Senators Warren, Lankford Introduce Truth in Settlements Act to Make Federal Agency Settlements More Transparent
WASHINGTON, DC - United States Senators Elizabeth Warren (D-Mass.) and James Lankford (R-Okla.) today introduced bipartisan legislation to increase transparency around major settlements reached by federal enforcement agencies. When federal agencies close investigations and settle cases, they often tout the dollar amount obtained from the offender, but in many cases that amount is misleading because of tax deductions and other "credits" built into the settlement that reduce the settlement's true value. Worse, sometimes agreements are deemed confidential, with key details or even the fact of a settlement hidden from the public. The Truth in Settlements Act will require more accessible and detailed disclosures about these agreements to allow the public to hold regulators accountable for the true value of these deals.
"When government agencies reach settlements with companies that break the law, they should disclose the terms of those deals to the public," said Senator Warren. "Anytime an agency decides that an enforcement action is needed, but it is not willing to go to court, that agency should be willing to disclose the key terms and conditions of the agreement. Increased transparency will shut down backroom deal-making and ensure that Congress, citizens and watchdog groups can hold regulatory agencies accountable for strong and effective enforcement that benefits the public interest."

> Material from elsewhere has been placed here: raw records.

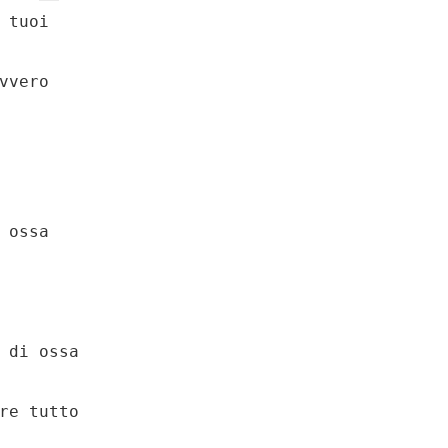
 tuoi

vvero

 ossa

 di ossa

re tutto
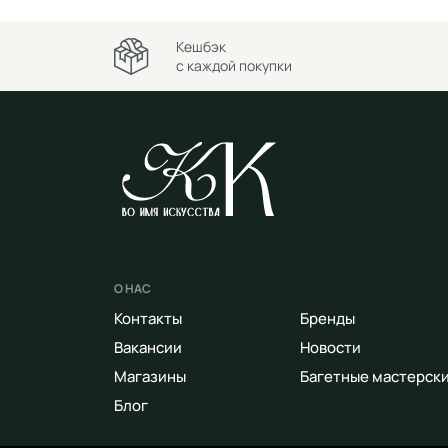
Кешбэк
с каждой покупки
О НАС
Контакты
Бренды
Вакансии
Новости
Магазины
Багетные мастерск
Блог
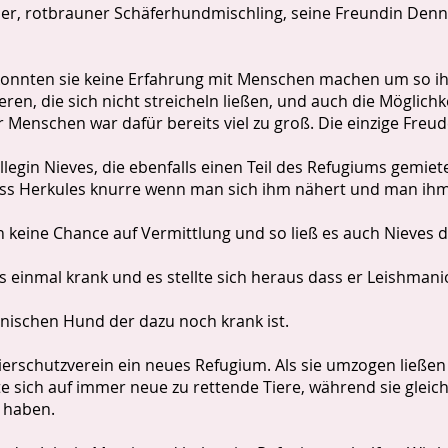
r, rotbrauner Schäferhundmischling, seine Freundin Denn
nnten sie keine Erfahrung mit Menschen machen um so ihr 
eren, die sich nicht streicheln ließen, und auch die Mögli
r Menschen war dafür bereits viel zu groß. Die einzige Freu
egin Nieves, die ebenfalls einen Teil des Refugiums gemiete
ss Herkules knurre wenn man sich ihm nähert und man ihm
keine Chance auf Vermittlung und so ließ es auch Nieves 
 einmal krank und es stellte sich heraus dass er Leishmani
ischen Hund der dazu noch krank ist.
Tierschutzverein ein neues Refugium. Als sie umzogen ließe
te sich auf immer neue zu rettende Tiere, während sie gleich
 haben.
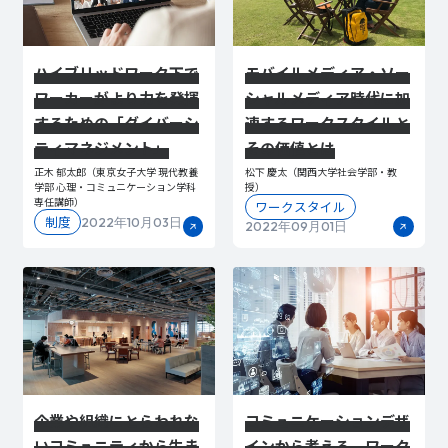
ハイブリッドワーク下で
モバイルメディア・ソー
ワーカーがより力を発揮
シャルメディア時代に加
するための「ダイバーシ
速するワークスタイルと
ティマネジメント」
その価値とは
正木 郁太郎（東京女子大学 現代教養
松下 慶太（関西大学社会学部・教
学部 心理・コミュニケーション学科
授）
専任講師）
ワークスタイル
制度
2022年10月03日
2022年09月01日
企業や組織にとらわれな
コミュニケーションデザ
いコミュニティから生ま
インから考える、ワーク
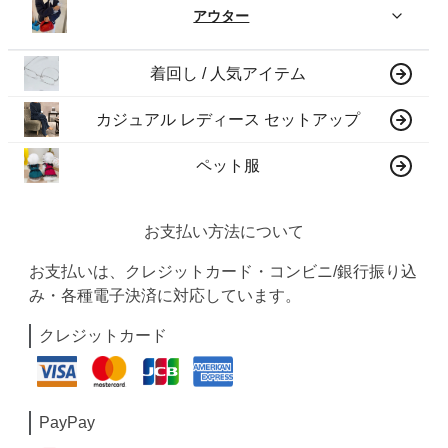
アウター
着回し / 人気アイテム
カジュアル レディース セットアップ
ペット服
お支払い方法について
お支払いは、クレジットカード・コンビニ/銀行振り込
み・各種電子決済に対応しています。
クレジットカード
PayPay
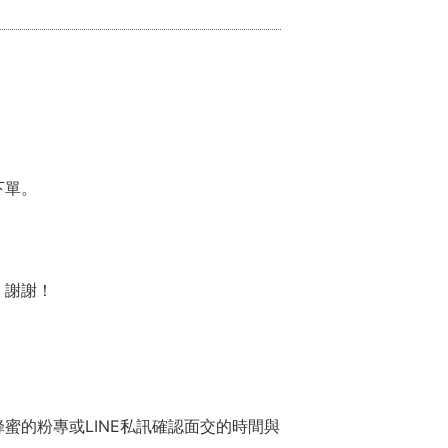
下單。
，謝謝！
蜜的粉專或LINE私訊確認面交的時間與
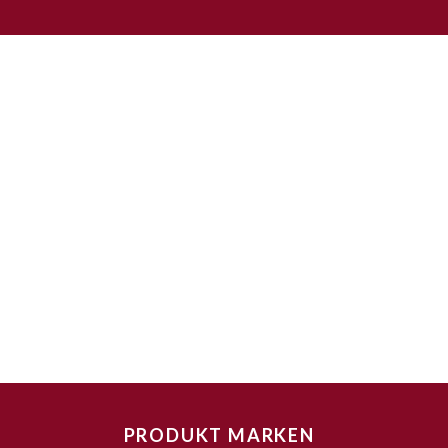
PRODUKT MARKEN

"The Truth in Settlements Act is needed to hold the federal government accountable for the investigations and settlements that it negotiates on behalf of American taxpayers," said Senator Lankford. "An open and transparent government will lead to an accountable government. Federal agencies should not hide behind top-line settlement figures - the taxpayers deserve to access how settlement decisions are made, what the true post-tax settlement dollar amount is, and why confidentiality is justified in a case."
Under the Truth in Settlements Act, federal agencies will be required to post basic information about major settlements and provide copies of those agreements on their websites. Any written public statement that an agency issues about the value of a major settlement must include an explanation of how those settlement payments are categorized for tax purposes and whether payments may be offset by "credits" for particular conduct. Companies that settle with federal agencies will be required to disclose in their Securities and Exchange Commission (SEC) filings whether they have deducted any or all of the dollar amounts of their settlements from their taxes.
To address concerns about confidentiality, the Truth in Settlements Act also requires agencies to explain publicly why confidentiality is justified in any particular instance. The Act also directs agencies to disclose basic information about the number of settlements they deem confidential each year and directs the Government Accountability Office (GAO) to conduct a study of confidentiality procedures and to provide additional recommendations for increasing transparency. These and other provisions of the Truth in Settlements Act will increase the transparency of government settlements and permit greater public scrutiny.
The bill was previously introduced in the last Congress by Senators Elizabeth Warren and Tom Coburn (R-Okla.), and advanced through the Senate Homeland Security & Governmental Affairs Committee by voice vote.